EnterWorktree (and the documented --worktree flow) creates managed worktrees nested inside the config directory, at <repo>/.claude/worktrees/<branch>/. The permission layer guards writes to .claude/** to protect settings/skills (settings.json, commands/, etc.) — but that guard matches on the .claude/ path prefix, so it also fires on every edit to ordinary repository files that happen to live inside the worktree.

Result: while working in a managed worktree, routine edits to project files (e.g. CONTRIBUTING.md, src/Foo.cs) prompt the user to authorize "editing Claude's settings." The file is not config — it's the user's own repo content in an isolated checkout — but it is indistinguishable from a real .claude/settings.json edit because of the path prefix.

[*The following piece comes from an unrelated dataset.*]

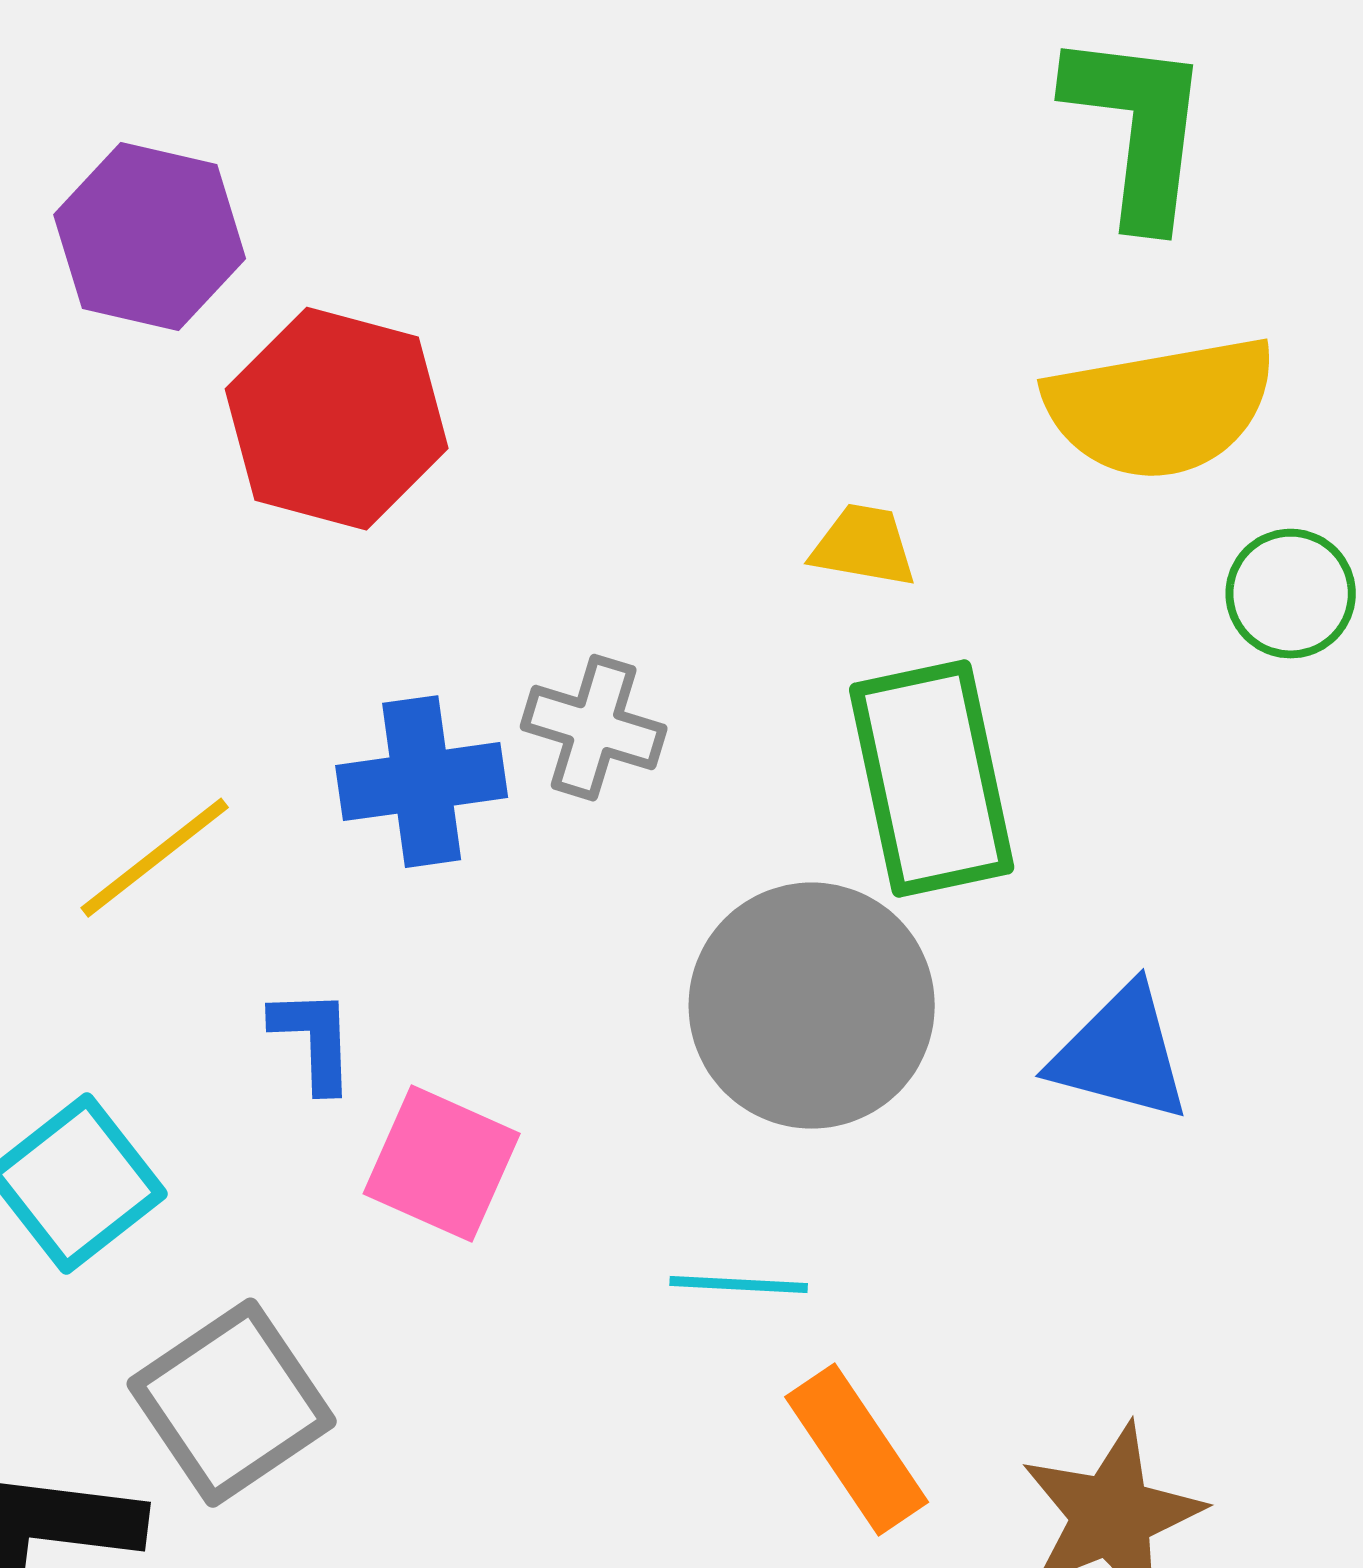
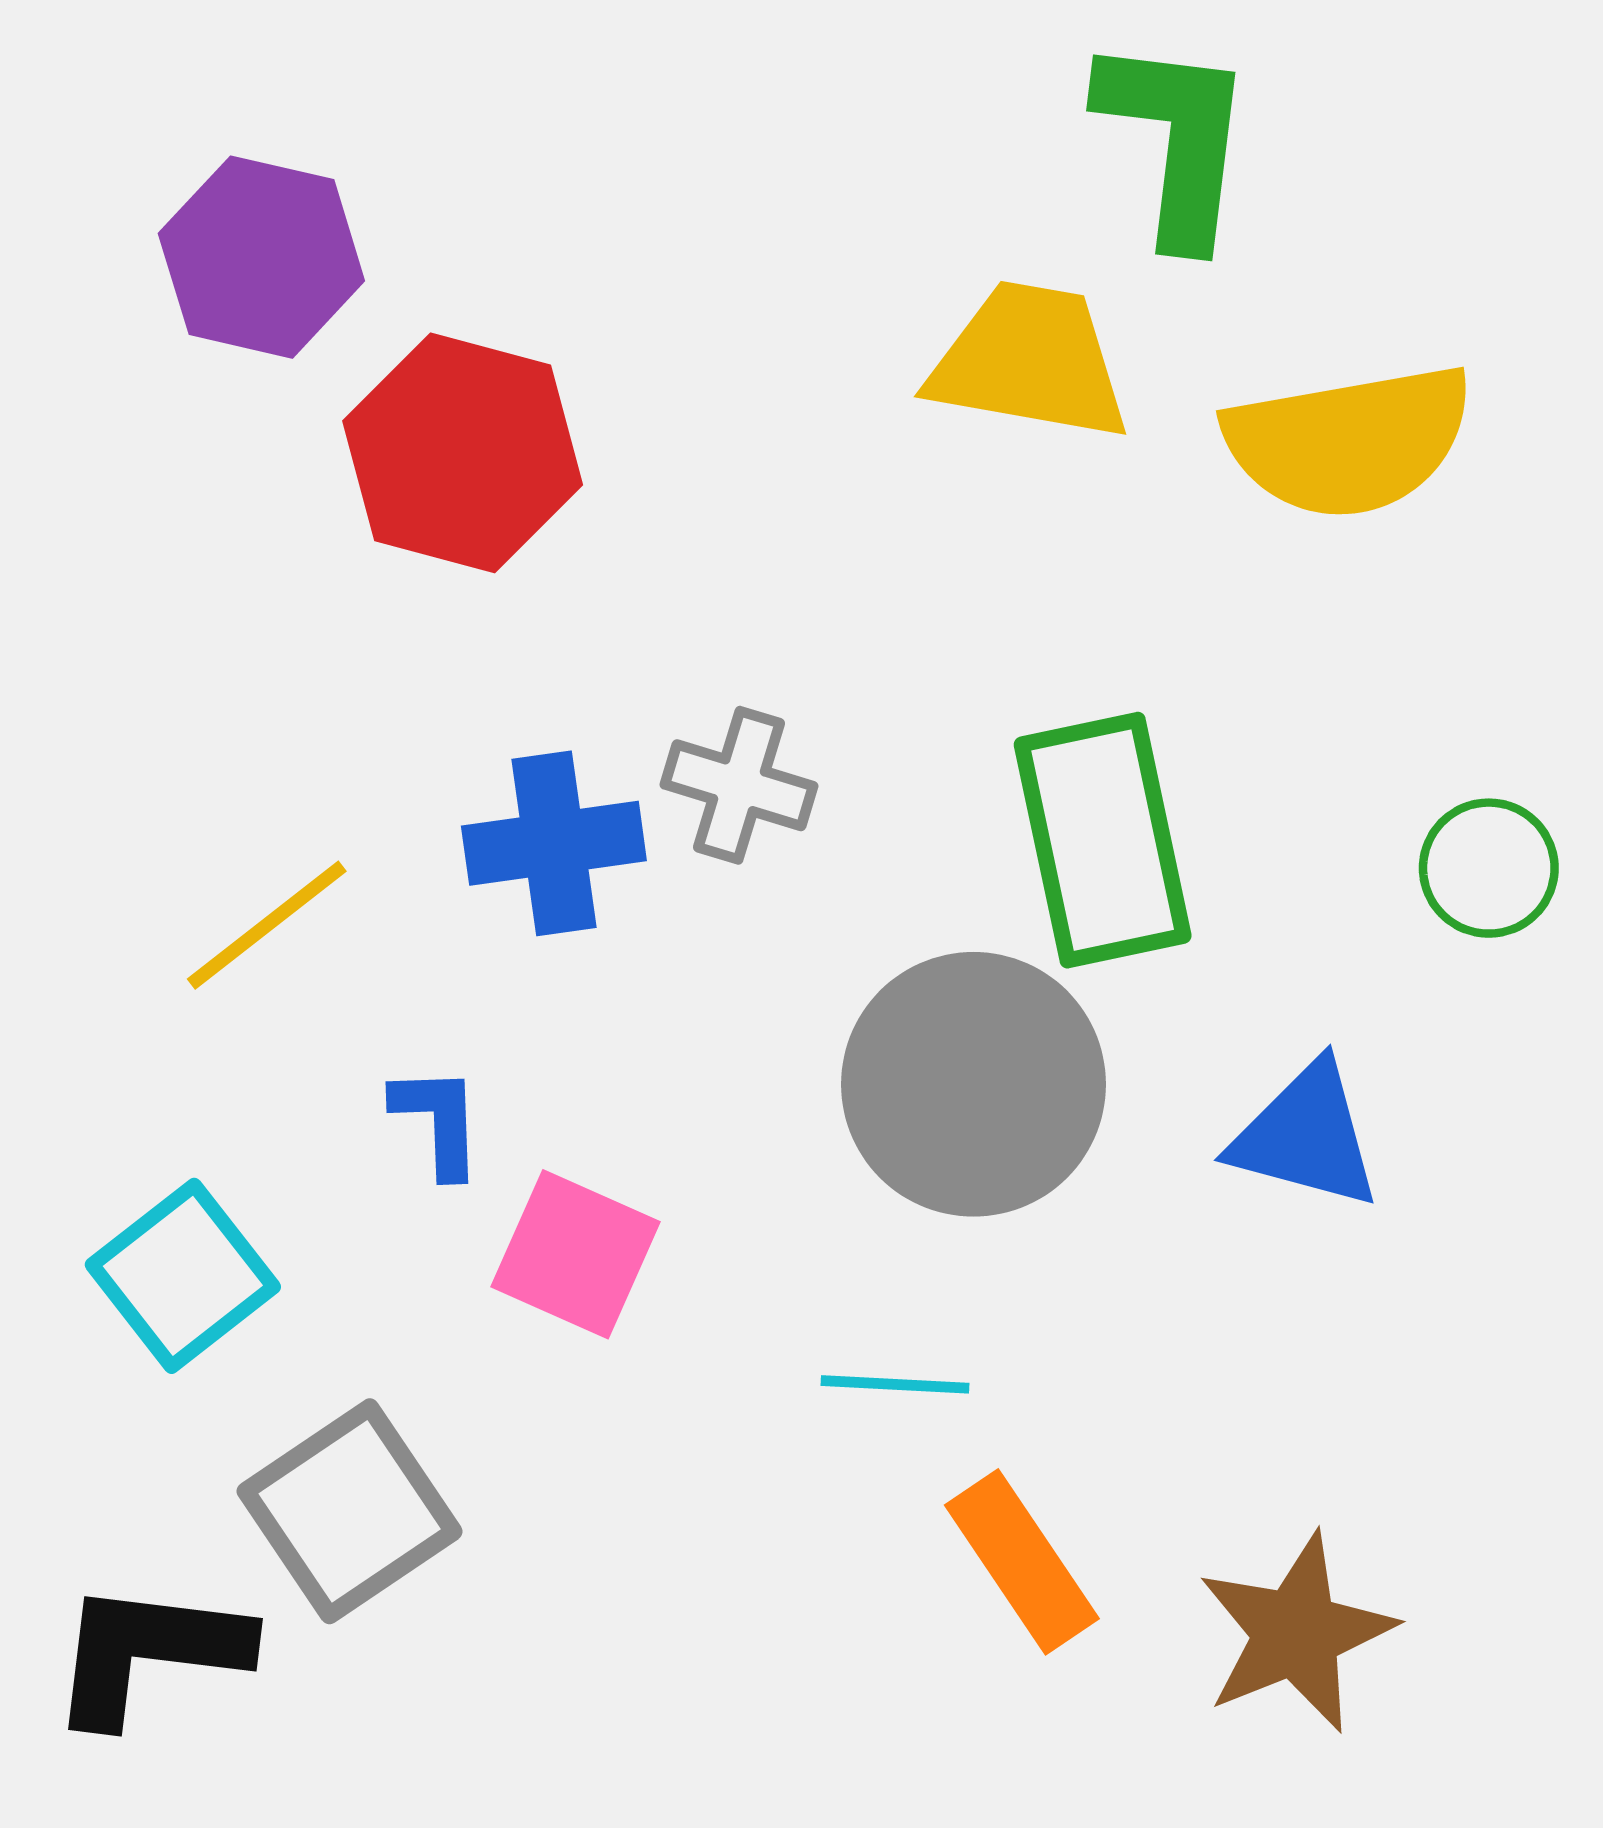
green L-shape: (1138, 128) -> (1176, 140), moved
yellow trapezoid: (864, 546) -> (1029, 361), moved, size x1.8
green circle: (1291, 594) -> (1489, 868), moved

This makes the worktree workflow noisy: the user wants to freely edit anything inside the worktree, but cannot grant that without also relaxing protection on actual Claude config.

Steps to reproduce

  1. In a repo, start a managed worktree (via EnterWorktree, --worktree, or a skill that calls EnterWorktree). It lands at <repo>/.claude/worktrees/<branch>/.
  2. Have the agent Edit/Write an ordinary, non-config file inside that worktree (e.g. <repo>/.claude/worktrees/<branch>/CONTRIBUTING.md).
  3. Observe the permission prompt framing the edit as modifying Claude settings/config.

Expected

Edits to ordinary files inside a managed worktree should be treated as ordinary project edits — governed by normal file-edit permissions for that repo — not as edits to the Claude config directory. The .claude/** settings guard should not match content under .claude/worktrees/.

Actual

Any write under .claude/worktrees/<branch>/ is caught by the .claude/ settings guard and requires authorization as a "settings" edit.

Environment

  • Claude Code 2.1.179
  • Windows 11 Pro (10.0.26100)

Impact / why it matters

  • Constant false-positive prompts during normal worktree work.
  • The only obvious mitigations are bad: broaden the allow rule until it also covers real config edits, or stop using managed worktrees.
  • Per #55902, allow rules reportedly pass through a separate worktree path gate, so an allow for .claude/worktrees/** may not even suppress this — meaning there may be no clean user-side fix today.

Proposed fixes (either)

  1. Exclude .claude/worktrees/ from the settings guard. Treat paths under a managed worktree as ordinary repo paths for permission matching, so only true config paths (.claude/settings*.json, .claude/commands/, .claude/skills/, etc.) trip the guard.
  2. Stop nesting managed worktrees under .claude/. Place them outside the config dir (e.g. a sibling <repo>.worktrees/ or a configurable location), which also resolves the adjacent cluster (#69026, #60679) where nested worktree edits leak into the parent checkout. This would benefit from a configurable worktree location (today only worktree.baseRef is exposed; the location is effectively hardcoded).